That "is" defines "ought," or "The fact that a living entity is, determines what it ought to do," is clearly circular. Rand confuses this situation with her theory of moral choice which leaves the "ought" to choice and not to "is." This is the problem of pre-moral choice which has stymied Objectivist ethics for decades now.
If an ought is defined by an is, then how is this up to pre-moral choice? How can any choices be pre-moral? "Choosing life as your standard of value is a pre-moral choice. It cannot be judged as right or wrong; but once chosen, it is the role of morality to help man to live the best life possible." http://importanceofphilosophy.com/Ethics_LifeAsMoralStandard.html
So it appears that Objectivism has not bridged the is-ought gap as long as there is at least one a-moral choice ("it cannot be judged as right or wrong"), the so-called "pre-moral choice."

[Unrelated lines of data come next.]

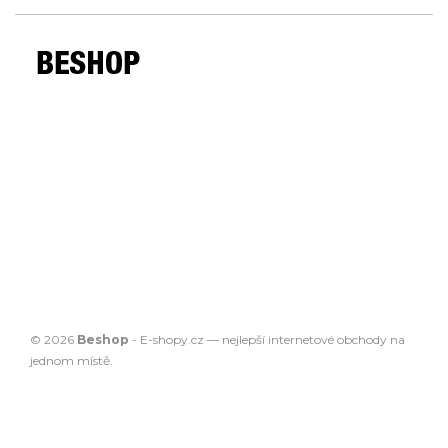
© 2026
Beshop
-
E-shopy.cz
— nejlepší
internetové obchody
na
jednom místě.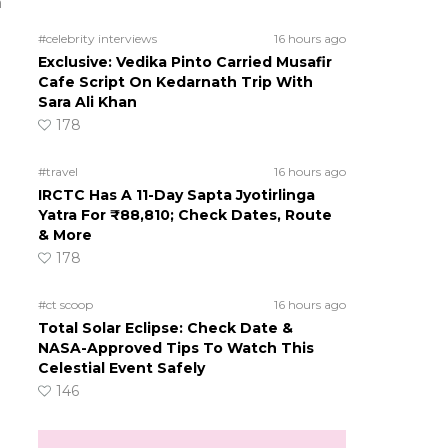
a
#celebrity interviews
16 hours ago
Exclusive: Vedika Pinto Carried Musafir
Cafe Script On Kedarnath Trip With
Sara Ali Khan
178
#travel
16 hours ago
IRCTC Has A 11-Day Sapta Jyotirlinga
Yatra For ₹88,810; Check Dates, Route
& More
178
#ct scoop
16 hours ago
Total Solar Eclipse: Check Date &
NASA-Approved Tips To Watch This
Celestial Event Safely
146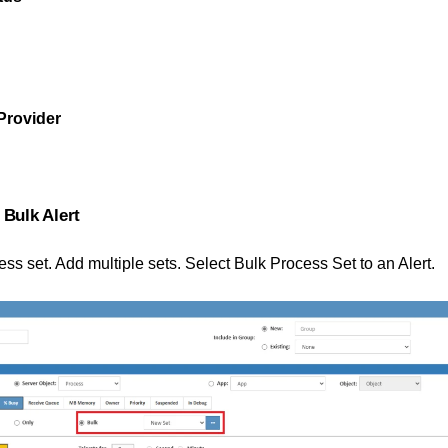
Provider
 Bulk Alert
ss set. Add multiple sets. Select Bulk Process Set to an Alert.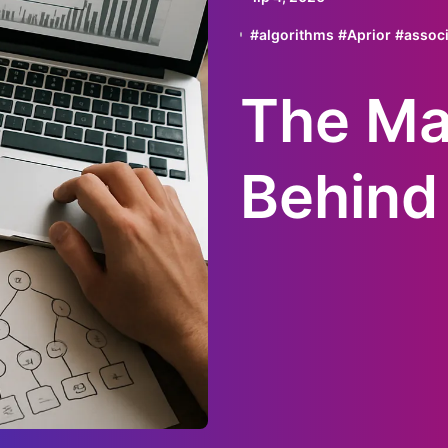
#
algorithms
#
Aprior
#
associ
The Ma
Behind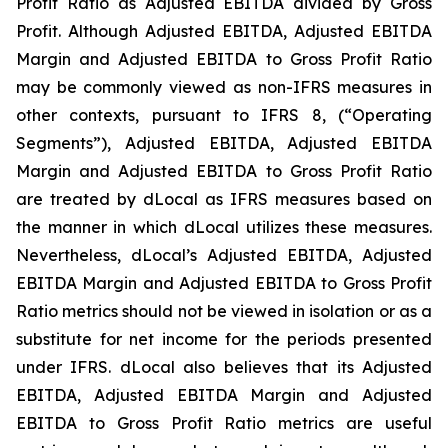
Profit Ratio as Adjusted EBITDA divided by Gross
Profit. Although Adjusted EBITDA, Adjusted EBITDA
Margin and Adjusted EBITDA to Gross Profit Ratio
may be commonly viewed as non-IFRS measures in
other contexts, pursuant to IFRS 8, (“Operating
Segments”), Adjusted EBITDA, Adjusted EBITDA
Margin and Adjusted EBITDA to Gross Profit Ratio
are treated by dLocal as IFRS measures based on
the manner in which dLocal utilizes these measures.
Nevertheless, dLocal’s Adjusted EBITDA, Adjusted
EBITDA Margin and Adjusted EBITDA to Gross Profit
Ratio metrics should not be viewed in isolation or as a
substitute for net income for the periods presented
under IFRS. dLocal also believes that its Adjusted
EBITDA, Adjusted EBITDA Margin and Adjusted
EBITDA to Gross Profit Ratio metrics are useful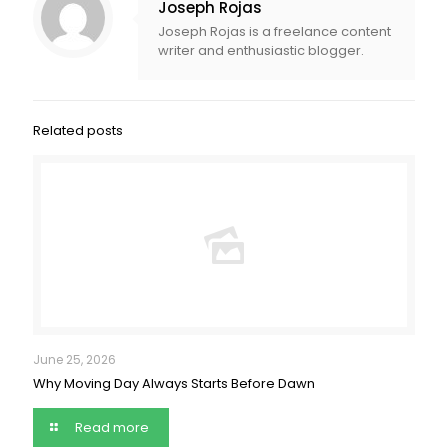
Joseph Rojas
Joseph Rojas is a freelance content
writer and enthusiastic blogger.
Related posts
June 25, 2026
Why Moving Day Always Starts Before Dawn
Read more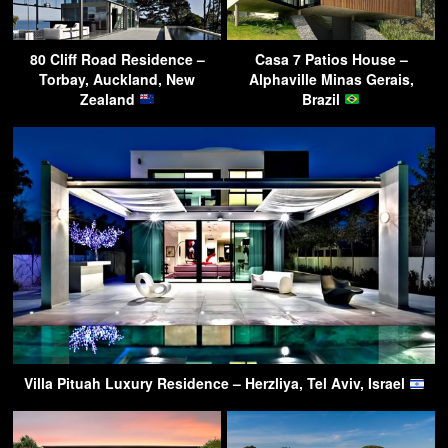
80 Cliff Road Residence –
Casa 7 Patios House –
Torbay, Auckland, New
Alphaville Minas Gerais,
Zealand
Brazil
Villa Pituah Luxury Residence – Herzliya, Tel Aviv, Israel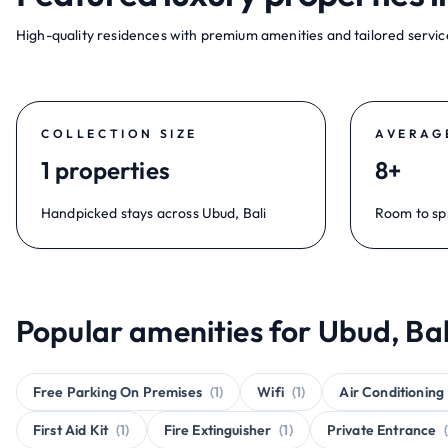
High-quality residences with premium amenities and tailored service
COLLECTION SIZE
AVERAG
1 properties
8+
Handpicked stays across Ubud, Bali
Room to sp
Popular amenities for Ubud, Bal
Free Parking On Premises
(1)
Wifi
(1)
Air Conditioning
First Aid Kit
(1)
Fire Extinguisher
(1)
Private Entrance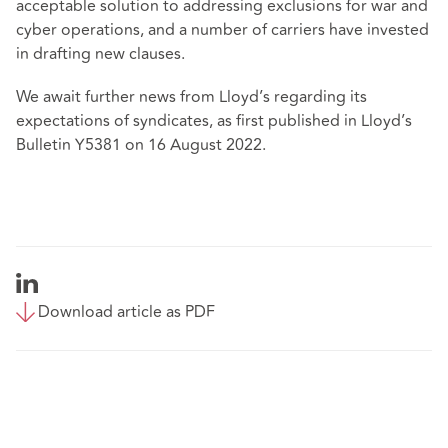
acceptable solution to addressing exclusions for war and
cyber operations, and a number of carriers have invested
in drafting new clauses.
We await further news from Lloyd’s regarding its
expectations of syndicates, as first published in Lloyd’s
Bulletin Y5381 on 16 August 2022.
Download article as PDF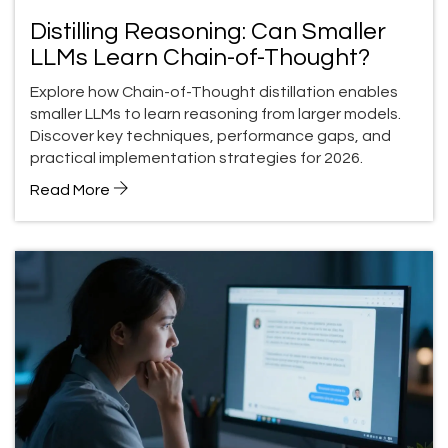
Distilling Reasoning: Can Smaller
LLMs Learn Chain-of-Thought?
Explore how Chain-of-Thought distillation enables
smaller LLMs to learn reasoning from larger models.
Discover key techniques, performance gaps, and
practical implementation strategies for 2026.
Read More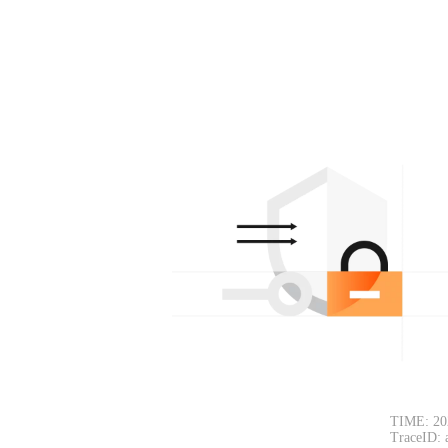
TIME: 20
TraceID: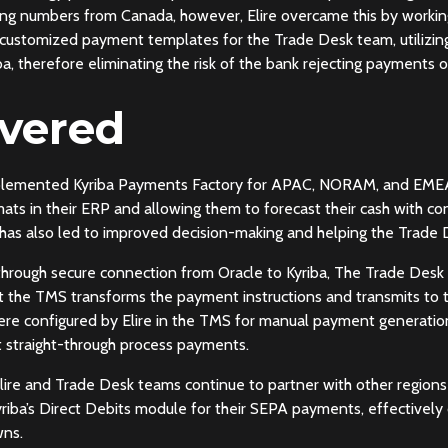
ing numbers from Canada, however, Elire overcame this by workin
d customized payment templates for the Trade Desk team, utilizi
a, therefore eliminating the risk of the bank rejecting payments or
ivered
mplemented Kyriba Payments Factory for APAC, NORAM, and EMEA 
ts in their ERP and allowing them to forecast their cash with co
has also led to improved decision-making and helping the Trade 
ed through secure connection from Oracle to Kyriba, The Trade Des
at the TMS transforms the payment instructions and transmits to t
re configured by Elire in the TMS for manual payment generation 
t straight-through process payments.
ire and Trade Desk teams continue to partner with other regions 
riba’s Direct Debits module for their SEPA payments, effectively 
wns.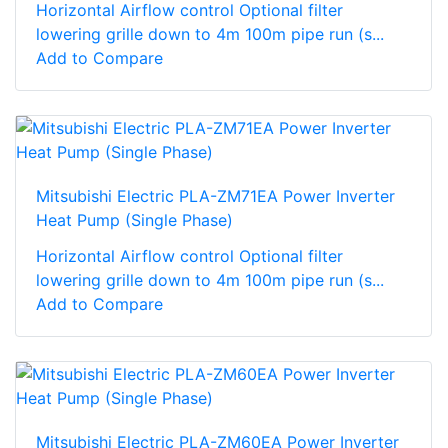
Horizontal Airflow control Optional filter
lowering grille down to 4m 100m pipe run (s...
Add to Compare
Mitsubishi Electric PLA-ZM71EA Power Inverter
Heat Pump (Single Phase)
Horizontal Airflow control Optional filter
lowering grille down to 4m 100m pipe run (s...
Add to Compare
Mitsubishi Electric PLA-ZM60EA Power Inverter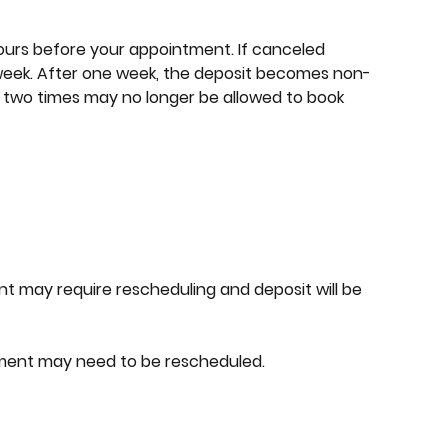
ours before your appointment. If canceled
week. After one week, the deposit becomes non-
 two times may no longer be allowed to book
nt may require rescheduling and deposit will be
tment may need to be rescheduled.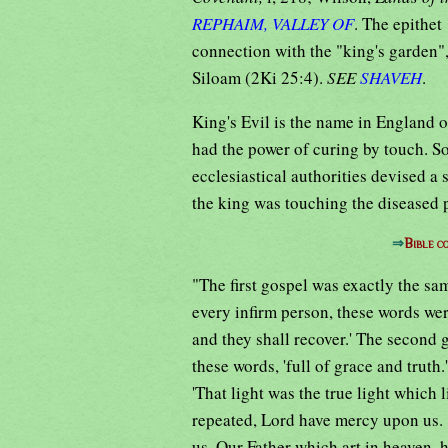
REPHAIM, VALLEY OF
. The epithet
connection with the "king's garden"
Siloam (2Ki 25:4).
SEE
SHAVEH
.
King's Evil is the name in England o
had the power of curing by touch. So
ecclesiastical authorities devised a 
the king was touching the diseased pe
⇒
Bible c
"The first gospel was exactly the sa
every infirm person, these words were
and they shall recover.' The second g
these words, 'full of grace and truth.
'That light was the true light which 
repeated, Lord have mercy upon us.
us. Our Father which art in heaven, 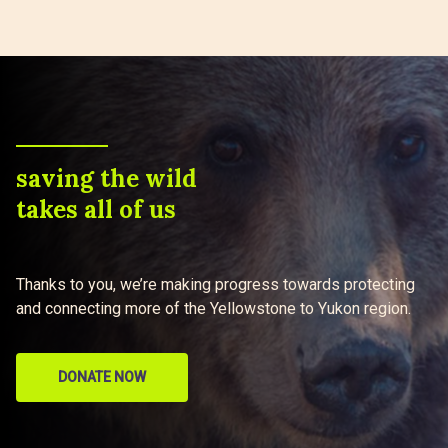
saving the wild
takes all of us
Thanks to you, we’re making progress towards protecting
and connecting more of the Yellowstone to Yukon region.
DONATE NOW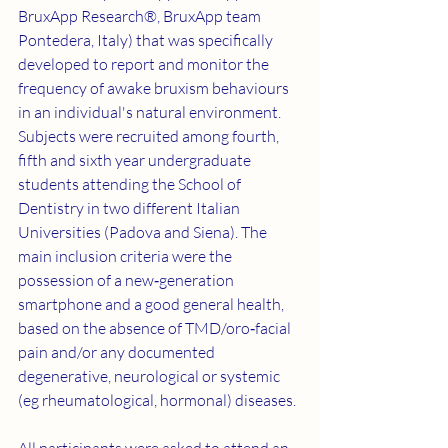
BruxApp Research®, BruxApp team 
Pontedera, Italy) that was specifically 
developed to report and monitor the 
frequency of awake bruxism behaviours 
in an individual's natural environment. 
Subjects were recruited among fourth, 
fifth and sixth year undergraduate 
students attending the School of 
Dentistry in two different Italian 
Universities (Padova and Siena). The 
main inclusion criteria were the 
possession of a new‐generation 
smartphone and a good general health, 
based on the absence of TMD/oro‐facial 
pain and/or any documented 
degenerative, neurological or systemic 
(eg rheumatological, hormonal) diseases.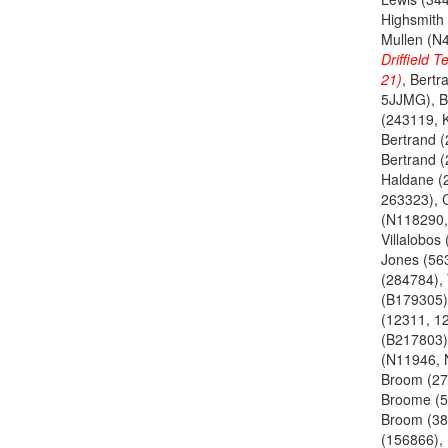
Highsmith
Mullen (N
Driffield 
21)
, Bertr
5JJMG), B
(243119, 
Bertrand 
Bertrand 
Haldane (
263323), 
(N118290,
Villalobos
Jones (56
(284784), 
(B179305)
(12311, 1
(B217803)
(N11946, 
Broom (27
Broome (5
Broom (38
(156866),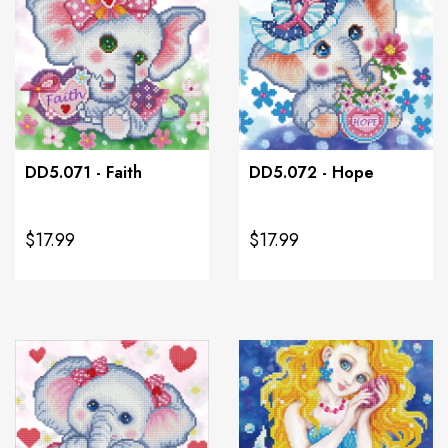
DD5.071 - Faith
DD5.072 - Hope
$17.99
$17.99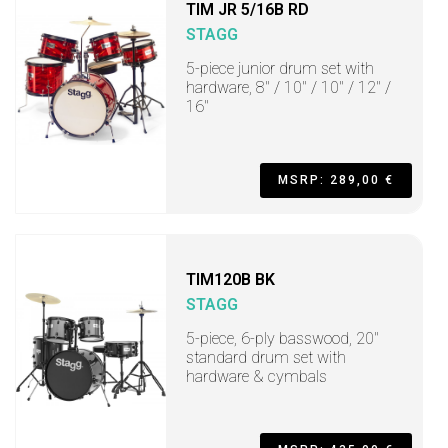
TIM JR 5/16B RD
STAGG
5-piece junior drum set with
hardware, 8" / 10" / 10" / 12" /
16"
MSRP: 289,00 €
TIM120B BK
STAGG
5-piece, 6-ply basswood, 20"
standard drum set with
hardware & cymbals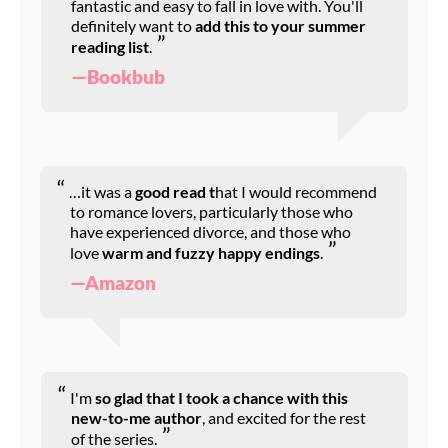
fantastic and easy to fall in love with. You'll
definitely want to
add this to your summer
reading list
.
—Bookbub
…it was a
good read t
hat I would recommend
to romance lovers, particularly those who
have experienced divorce, and those who
love
warm and fuzzy happy endings
.
—Amazon
I'm
so glad that I took a chance with this
new-to-me author
, and excited for the rest
of the series.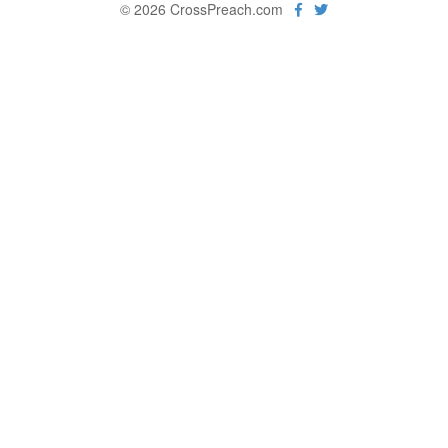
© 2026 CrossPreach.com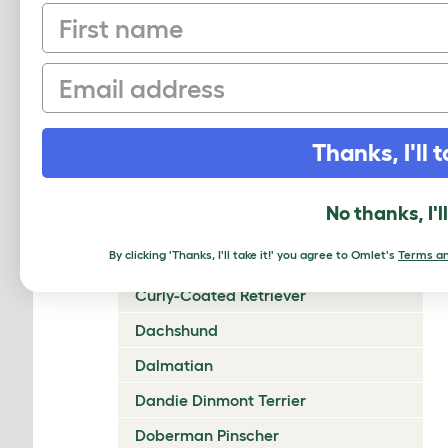
First name
Chow Chow
Cirneco Dell'Etna
Email
Clumber Spaniel
Cocker Spaniel (American)
Thanks, I'll t
Cocker Spaniel (English)
Collie (Rough)
No thanks, I'l
Collie (Smooth)
By clicking 'Thanks, I'll take it!' you agree to Omlet's
Terms an
Coton De Tulear
Curly-Coated Retriever
Dachshund
Dalmatian
Dandie Dinmont Terrier
Doberman Pinscher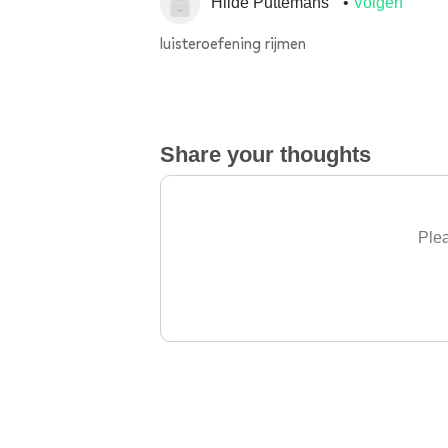
Hilde Puttemans
Volgen
luisteroefening rijmen
Share your thoughts
Plea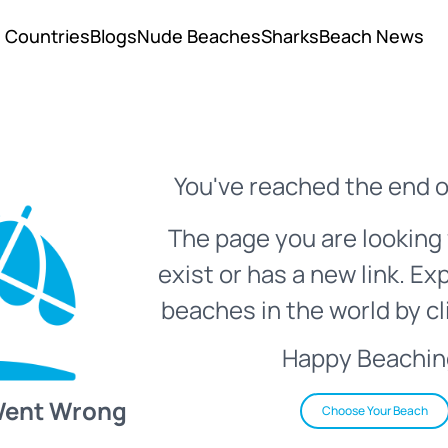
Countries
Blogs
Nude Beaches
Sharks
Beach News
You've reached the end o
The page you are looking 
exist or has a new link. Ex
beaches in the world by cl
Happy Beachin
Went Wrong
Choose Your Beach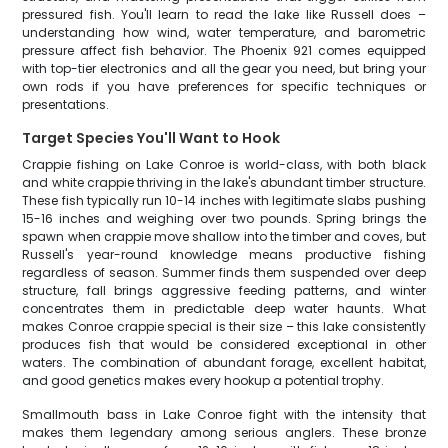
pressured fish. You'll learn to read the lake like Russell does –
understanding how wind, water temperature, and barometric
pressure affect fish behavior. The Phoenix 921 comes equipped
with top-tier electronics and all the gear you need, but bring your
own rods if you have preferences for specific techniques or
presentations.
Target Species You'll Want to Hook
Crappie fishing on Lake Conroe is world-class, with both black
and white crappie thriving in the lake's abundant timber structure.
These fish typically run 10-14 inches with legitimate slabs pushing
15-16 inches and weighing over two pounds. Spring brings the
spawn when crappie move shallow into the timber and coves, but
Russell's year-round knowledge means productive fishing
regardless of season. Summer finds them suspended over deep
structure, fall brings aggressive feeding patterns, and winter
concentrates them in predictable deep water haunts. What
makes Conroe crappie special is their size – this lake consistently
produces fish that would be considered exceptional in other
waters. The combination of abundant forage, excellent habitat,
and good genetics makes every hookup a potential trophy.
Smallmouth bass in Lake Conroe fight with the intensity that
makes them legendary among serious anglers. These bronze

"You have no choice about the necessity to integrate your observations, your experiences, your knowledge into abstract ideas, i.e., into principles." OPAR, 1. However true that may be, Objectivism has not bridged the gap enabling them to integrate facts of reality into moral prescriptions. We may have no choice than to integrate them, but the "how" of this is left up in the air. Objectivism therefore leaves man with no philosophical guidance to make the correct pre-moral choice, only highly romantic novels to convince his mind through escapist literature.